» The problem
Sift the listing for lines that hold the string "Caixa" and pull them out.

'''

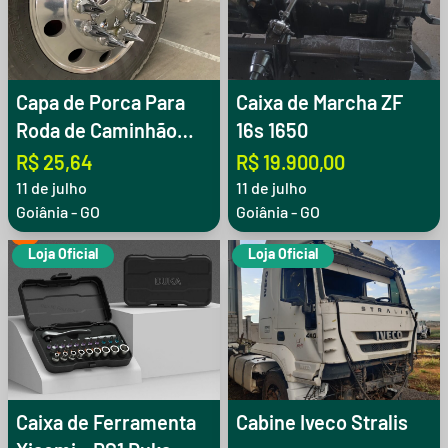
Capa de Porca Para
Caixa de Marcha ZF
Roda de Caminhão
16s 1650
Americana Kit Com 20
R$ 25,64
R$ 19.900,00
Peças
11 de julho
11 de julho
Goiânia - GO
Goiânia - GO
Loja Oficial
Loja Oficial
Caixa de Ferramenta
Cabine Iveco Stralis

'''

» Written reply
Caixa de Marcha ZF
Caixa de Ferramenta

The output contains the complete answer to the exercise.